### [Record excerpts]

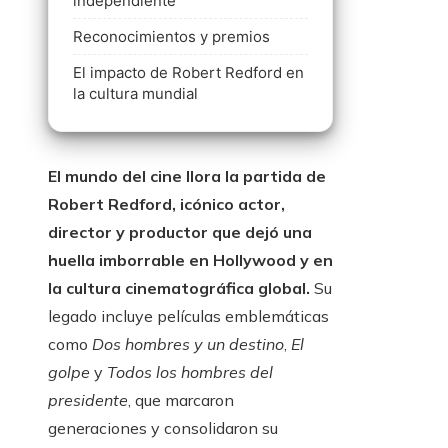
independiente
Reconocimientos y premios
El impacto de Robert Redford en
la cultura mundial
El mundo del cine llora la partida de
Robert Redford, icónico actor,
director y productor que dejó una
huella imborrable en Hollywood y en
la cultura cinematográfica global.
Su
legado incluye películas emblemáticas
como
Dos hombres y un destino
,
El
golpe
y
Todos los hombres del
presidente
, que marcaron
generaciones y consolidaron su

### [Task to complete]
From the line that contains "Robert Redford, icónico" through the final line of the material, copy every line exactly, including both ends.

### [Answer to the exercise]
Robert Redford, icónico actor,
director y productor que dejó una
huella imborrable en Hollywood y en
la cultura cinematográfica global.
Su
legado incluye películas emblemáticas
como
Dos hombres y un destino
,
El
golpe
y
Todos los hombres del
presidente
, que marcaron
generaciones y consolidaron su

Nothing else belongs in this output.